*WHAT THIS TASK INVOLVES*
Please return every entry below exactly as written, without any of its pictures.

(Records drawn from a dataset)
********************

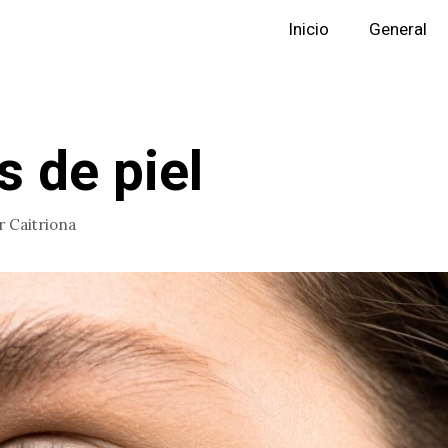
Inicio
General
s de piel
r
Caitriona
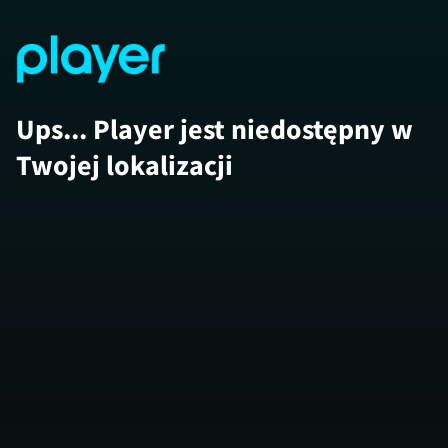
Ups... Player jest niedostępny w
Twojej lokalizacji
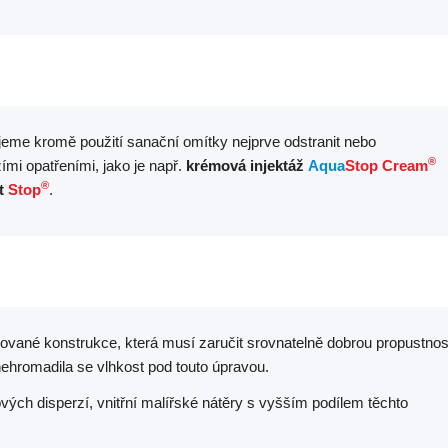
ujeme kromě použití sanační omítky nejprve odstranit nebo
®
ími opatřeními, jako je např.
krémová injektáž
Aqua
Stop Cream
®
t
Stop
.
vané konstrukce, která musí zaručit srovnatelně dobrou propustnos
ehromadila se vlhkost pod touto úpravou.
vých disperzí, vnitřní malířské nátěry s vyšším podílem těchto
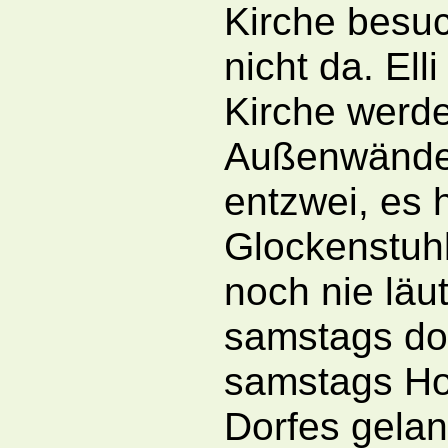
Kirche besuc
nicht da. Ell
Kirche werde
Außenwände 
entzwei, es 
Glockenstuhl.
noch nie läu
samstags dor
samstags Ho
Dorfes gelan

********************

*SOLUTION FOR THIS TASK*
Inicio
General
s de piel
r
Caitriona
Ups... Player jest niedostępny w
Twojej lokalizacji
ujeme kromě použití sanační omítky nejprve odstranit nebo
®
ími opatřeními, jako je např.
krémová injektáž
Aqua
Stop Cream
®
t
Stop
.
vané konstrukce, která musí zaručit srovnatelně dobrou propustnos
ehromadila se vlhkost pod touto úpravou.
vých disperzí, vnitřní malířské nátěry s vyšším podílem těchto
Kirche besuc
nicht da. Ell
Kirche werde
Außenwände 
entzwei, es 
Glockenstuhl.
noch nie läu
samstags dor
samstags Ho
Dorfes gelan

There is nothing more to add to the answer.